- _Document layout detection data_:

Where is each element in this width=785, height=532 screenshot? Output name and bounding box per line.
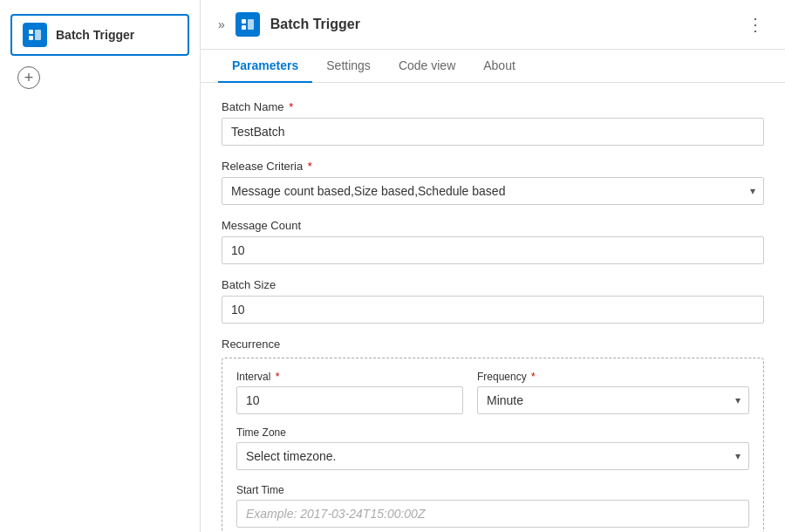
release-criteria-group: Release Criteria * Message count based,S…: [222, 160, 764, 205]
tab-settings[interactable]: Settings: [312, 50, 385, 83]
frequency-select[interactable]: Minute Hour Day Week Month: [477, 386, 749, 414]
timezone-label: Time Zone: [236, 426, 749, 439]
svg-rect-5: [248, 19, 254, 30]
add-button-container: +: [17, 66, 40, 89]
tab-code-view[interactable]: Code view: [385, 50, 469, 83]
frequency-group: Frequency * Minute Hour Day Week Month ▾: [477, 371, 749, 414]
batch-name-label: Batch Name *: [222, 100, 764, 113]
recurrence-section: Recurrence Interval * Frequency *: [222, 338, 764, 532]
timezone-group: Time Zone Select timezone. UTC Eastern P…: [236, 426, 749, 470]
sidebar-item-batch-trigger[interactable]: Batch Trigger: [10, 14, 189, 56]
recurrence-box: Interval * Frequency * Minute Hour D: [222, 358, 764, 532]
chevron-right-icon: »: [218, 17, 225, 31]
message-count-label: Message Count: [222, 219, 764, 232]
start-time-group: Start Time: [236, 484, 749, 528]
batch-trigger-icon: [23, 23, 47, 47]
batch-name-input[interactable]: [222, 118, 764, 146]
frequency-label: Frequency *: [477, 371, 749, 383]
more-options-button[interactable]: ⋮: [743, 16, 768, 33]
tab-about[interactable]: About: [469, 50, 529, 83]
add-step-button[interactable]: +: [17, 66, 40, 89]
panel-icon: [236, 12, 260, 37]
timezone-select-wrapper: Select timezone. UTC Eastern Pacific Cen…: [236, 442, 749, 470]
panel-title: Batch Trigger: [270, 17, 733, 32]
svg-rect-2: [35, 30, 41, 40]
batch-size-label: Batch Size: [222, 278, 764, 291]
interval-input[interactable]: [236, 386, 463, 414]
tabs-bar: Parameters Settings Code view About: [201, 50, 785, 83]
interval-frequency-row: Interval * Frequency * Minute Hour D: [236, 371, 749, 414]
batch-size-group: Batch Size: [222, 278, 764, 324]
svg-rect-4: [242, 25, 246, 30]
release-criteria-wrapper: Message count based,Size based,Schedule …: [222, 177, 764, 205]
timezone-select[interactable]: Select timezone. UTC Eastern Pacific Cen…: [236, 442, 749, 470]
sidebar-item-label: Batch Trigger: [56, 28, 134, 42]
svg-rect-3: [242, 19, 246, 24]
release-criteria-select[interactable]: Message count based,Size based,Schedule …: [222, 177, 764, 205]
frequency-select-wrapper: Minute Hour Day Week Month ▾: [477, 386, 749, 414]
panel-header: » Batch Trigger ⋮: [201, 0, 785, 50]
add-icon: +: [24, 70, 34, 85]
sidebar: Batch Trigger +: [0, 0, 201, 532]
release-criteria-label: Release Criteria *: [222, 160, 764, 173]
message-count-group: Message Count: [222, 219, 764, 264]
svg-rect-0: [29, 30, 33, 34]
recurrence-label: Recurrence: [222, 338, 764, 351]
main-panel: » Batch Trigger ⋮ Parameters Settings Co…: [201, 0, 785, 532]
tab-parameters[interactable]: Parameters: [218, 50, 312, 83]
svg-rect-1: [29, 36, 33, 40]
batch-size-input[interactable]: [222, 296, 764, 324]
interval-label: Interval *: [236, 371, 463, 383]
collapse-button[interactable]: »: [218, 17, 225, 31]
message-count-input[interactable]: [222, 236, 764, 264]
start-time-input[interactable]: [236, 500, 749, 528]
content-area: Batch Name * Release Criteria * Message …: [201, 83, 785, 532]
batch-name-group: Batch Name *: [222, 100, 764, 146]
start-time-label: Start Time: [236, 484, 749, 496]
interval-group: Interval *: [236, 371, 463, 414]
ellipsis-icon: ⋮: [747, 15, 764, 34]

- _Work order_:
Count of lines holding the string "panel": please work it out for the entries above and give the number alone.

- _Your solution_:
4